Gwydir Shire Council public officer Carmen Southwell said the tourist spot has also had some other upgrades. Paths have been upgraded, new timber bollards put into place, there’s new fencing and safety gate, and benches.
Locals like Alex Dudley, Stephen Booby and Warialda local John Hodge, as well as Aboriginal Cultural Site Services have provided expert and detailed information about the flora and fauna of the area, like the brush tailed possums, emus, eastern grey kangaroos, lace monitors, Burns dragons, cockatoos, galahs, frogs and turtles that abound. And then there’s the gumbi gumbi plants, native willows, white cypress pine, red ash or soap tree and prickly pears.
Mr Marshall said Cranky Rock was a tourist magnet and increasingly a popular place for the grey nomad sector of the tourist industry.

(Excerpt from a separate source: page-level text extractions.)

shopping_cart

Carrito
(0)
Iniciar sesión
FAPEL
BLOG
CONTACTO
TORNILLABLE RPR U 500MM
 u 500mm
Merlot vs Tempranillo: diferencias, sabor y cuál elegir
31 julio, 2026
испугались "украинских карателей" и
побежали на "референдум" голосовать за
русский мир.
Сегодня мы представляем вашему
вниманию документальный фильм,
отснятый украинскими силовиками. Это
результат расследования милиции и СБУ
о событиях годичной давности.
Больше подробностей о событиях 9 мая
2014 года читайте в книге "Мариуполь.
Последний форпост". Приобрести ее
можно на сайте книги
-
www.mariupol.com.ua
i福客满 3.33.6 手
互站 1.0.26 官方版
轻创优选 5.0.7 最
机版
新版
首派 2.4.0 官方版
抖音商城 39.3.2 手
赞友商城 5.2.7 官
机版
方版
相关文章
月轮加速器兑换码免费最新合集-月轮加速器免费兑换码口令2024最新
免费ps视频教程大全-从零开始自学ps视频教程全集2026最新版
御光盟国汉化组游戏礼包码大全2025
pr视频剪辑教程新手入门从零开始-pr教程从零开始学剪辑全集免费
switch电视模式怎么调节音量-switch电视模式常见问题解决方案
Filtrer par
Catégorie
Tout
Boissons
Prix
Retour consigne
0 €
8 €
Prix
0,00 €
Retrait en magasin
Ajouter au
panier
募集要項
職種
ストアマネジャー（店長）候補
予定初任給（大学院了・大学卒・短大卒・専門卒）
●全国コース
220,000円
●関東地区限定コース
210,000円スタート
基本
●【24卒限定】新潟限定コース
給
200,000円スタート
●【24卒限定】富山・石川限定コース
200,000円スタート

“It is now part of an indigenous cultural tourist trail, with the Myall Creek massacre memorial site so close to it, and the other tourist drawcards like the stretch of the Gwydir River at Bingara,” Mr Marshall said.

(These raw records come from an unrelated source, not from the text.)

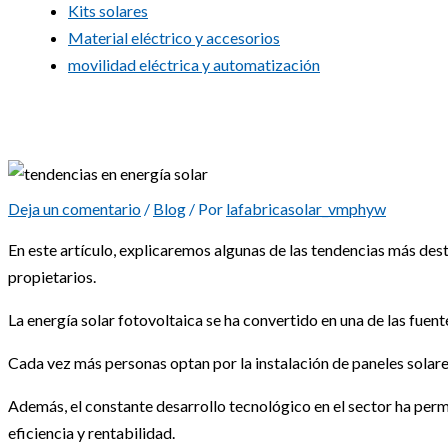
Kits solares
Material eléctrico y accesorios
movilidad eléctrica y automatización
Tendencias en energía solar: novedades y
en Granada
Deja un comentario
/
Blog
/ Por
lafabricasolar_vmphyw
En este artículo, explicaremos algunas de las tendencias más de
propietarios.
La energía solar fotovoltaica se ha convertido en una de las fue
Cada vez más personas optan por la instalación de paneles solares
Además, el constante desarrollo tecnológico en el sector ha perm
eficiencia y rentabilidad.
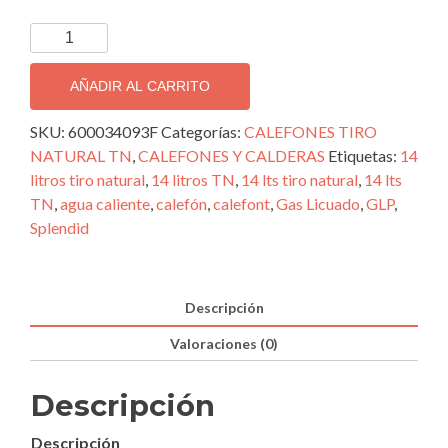
CALEFÓN
TN
14
AÑADIR AL CARRITO
LTS
FULLCONTROL
SKU:
600034093F
Categorías:
CALEFONES TIRO
GLP
NATURAL TN
,
CALEFONES Y CALDERAS
Etiquetas:
14
(Gas
litros tiro natural
,
14 litros TN
,
14 lts tiro natural
,
14 lts
Licuado)
TN
,
agua caliente
,
calefón
,
calefont
,
Gas Licuado
,
GLP
,
cantidad
Splendid
Descripción
Valoraciones (0)
Descripción
Descripción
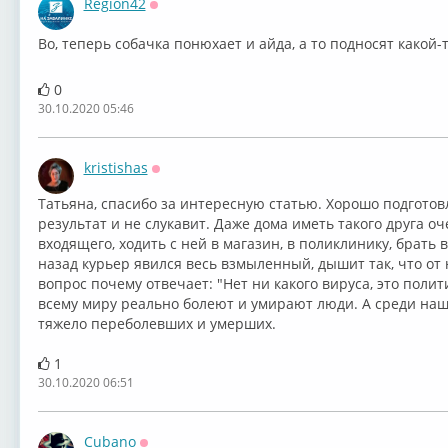
Region42
Оффлайн
Во, теперь собачка понюхает и айда, а то подносят какой-то.
0
30.10.2020 05:46
kristishas
Оффлайн
Татьяна, спасибо за интересную статью. Хорошо подгото
результат и не слукавит. Даже дома иметь такого друга о
входящего, ходить с ней в магазин, в поликлинику, брать 
назад курьер явился весь взмыленный, дышит так, что от н
вопрос почему отвечает: "Нет ни какого вируса, это полит
всему миру реально болеют и умирают люди. А среди наш
тяжело переболевших и умерших.
1
30.10.2020 06:51
Cubano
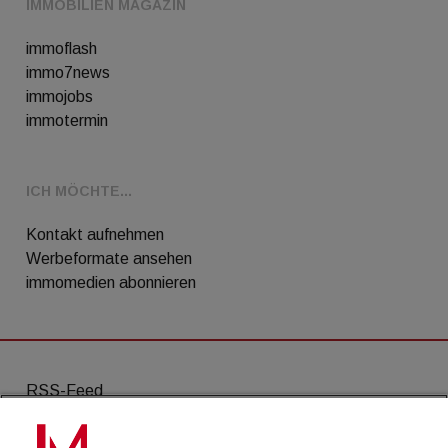
IMMOBILIEN MAGAZIN
immoflash
immo7news
immojobs
immotermin
ICH MÖCHTE...
Kontakt aufnehmen
Werbeformate ansehen
immomedien abonnieren
RSS-Feed
AGB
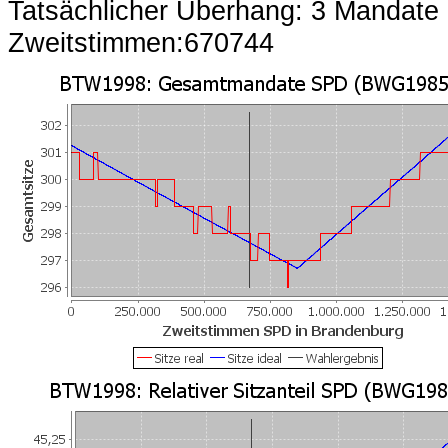
Tatsächlicher Überhang: 3 Mandate
Zweitstimmen:670744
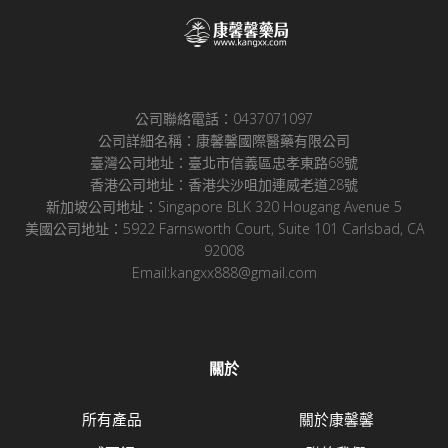
公司聯絡電話：0437071097
公司詳細名稱：康馨馨國際醫藥有限公司
臺灣公司地址：臺北市信義區忠孝東路68號
香港公司地址：香港尖沙咀加連威老道28號
新加坡公司地址：Singapore BLK 320 Hougang Avenue 5
美國公司地址：5922 Farnsworth Court, Suite 101 Carlsbad, CA
92008
Email:kangxx888@gmail.com
關於
所有產品
關於康馨馨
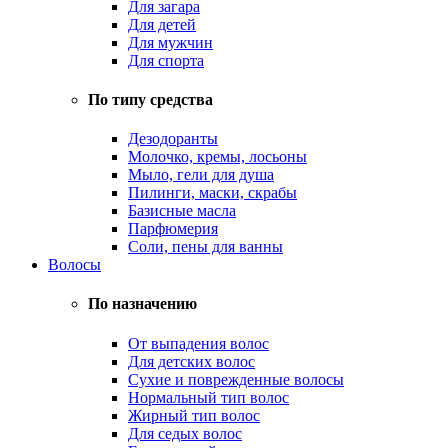
Для загара
Для детей
Для мужчин
Для спорта
По типу средства
Дезодоранты
Молочко, кремы, лосьоны
Мыло, гели для душа
Пилинги, маски, скрабы
Базисные масла
Парфюмерия
Соли, пены для ванны
Волосы
По назначению
От выпадения волос
Для детских волос
Сухие и поврежденные волосы
Нормальный тип волос
Жирный тип волос
Для седых волос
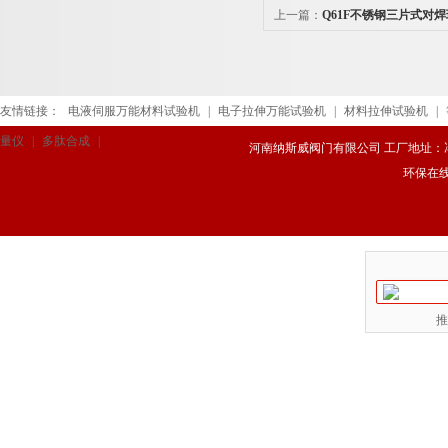
上一篇：
Q61F不锈钢三片式对
友情链接：
电液伺服万能材料试验机
|
电子拉伸万能试验机
|
材料拉伸试验机
|
量仪
|
多肽合成
|
河南纳斯威阀门有限公司 工厂地址：冯庄路
环保在
推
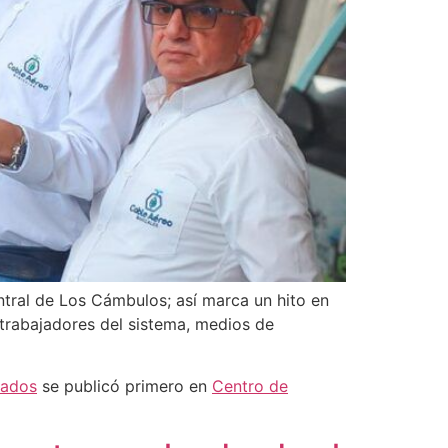
ntral de Los Cámbulos; así marca un hito en
 trabajadores del sistema, medios de
zados
se publicó primero en
Centro de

“The funding came through a regional tourism program for projects designed to drive demand, improve quality and increase tourism expenditure – and this Cranky Rock Dreamtime Wonder project meets all that criteria.
“It will add another dimension to the stories of the Dreamtime; it’s a unique place to discover and explore and Cranky Rock is of national significance because of the indigenous story it conveys.”

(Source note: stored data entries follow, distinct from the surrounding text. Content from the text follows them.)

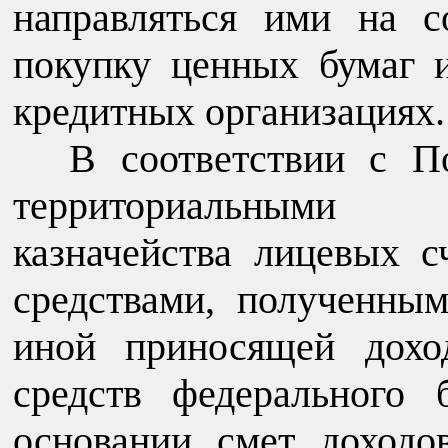
направляться ими на с
покупку ценных бумаг 
кредитных организациях.
В соответствии с П
территориальными 
казначейства лицевых с
средствами, полученны
иной приносящей доход
средств федерального
основании смет доходо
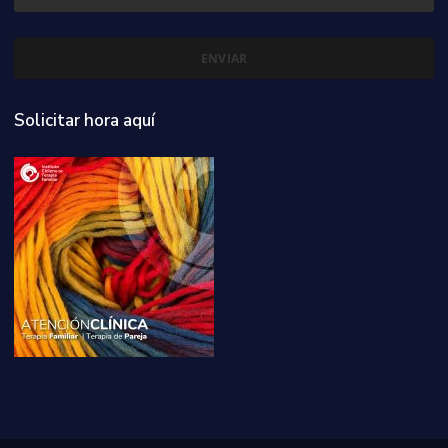
Solicitar hora aquí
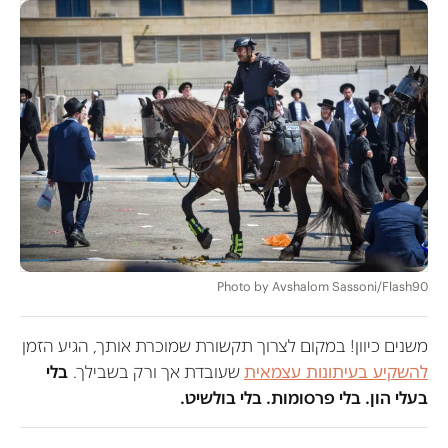
Photo by Avshalom Sassoni/Flash90
משנים כיוון! במקום לצרוך תקשורת שמוכרת אותך, הגיע הזמן
להשקיע בעיתונות עצמאית
שעובדת אך ורק בשבילך.
בלי
בעלי הון. בלי פרסומות. בלי בולשיט.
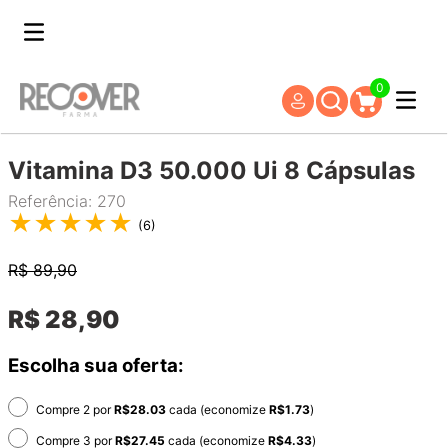
0
Vitamina D3 50.000 Ui 8 Cápsulas
Referência
:
270
★
★
★
★
★
(
6
)
R$
89,90
R$
28
,
90
Escolha sua oferta:
Compre 2 por
R$
28.03
cada (economize
R$
1.73
)
Compre 3 por
R$
27.45
cada (economize
R$
4.33
)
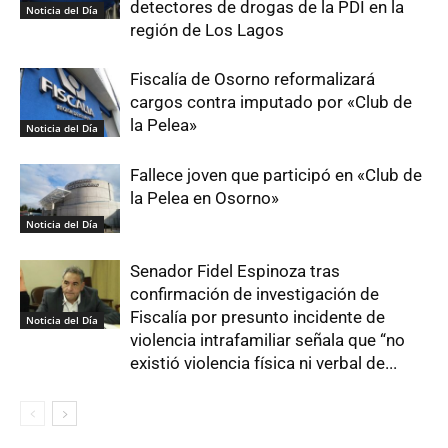
detectores de drogas de la PDI en la
Noticia del Día
región de Los Lagos
Fiscalía de Osorno reformalizará
cargos contra imputado por «Club de
la Pelea»
Noticia del Día
Fallece joven que participó en «Club de
la Pelea en Osorno»
Noticia del Día
Senador Fidel Espinoza tras
confirmación de investigación de
Fiscalía por presunto incidente de
Noticia del Día
violencia intrafamiliar señala que “no
existió violencia física ni verbal de...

Although its Aboriginal name isn’t known, the first white settlers named it Cranky Rock about 145 years ago and where once it was on private property it was resumed by the former Yallaroi council for a reserve years ago.
“The European story is also fascinating for history buffs,” Mr Marshall said.
White legend and local newspaper reports have it that around 1875 there was a cranky Chinaman, Charlie the Chinaman Young, a local cook who became enraged with a white woman, Mrs Golthorpe.
She had quarrelled with him after warning her son not to play cards with Charlie. He stabbed her with a butcher’s knife, took off and evaded a police search until he was found and cornered at the spot at Reedy Creek, where he jumped to his death from one of the highest boulders.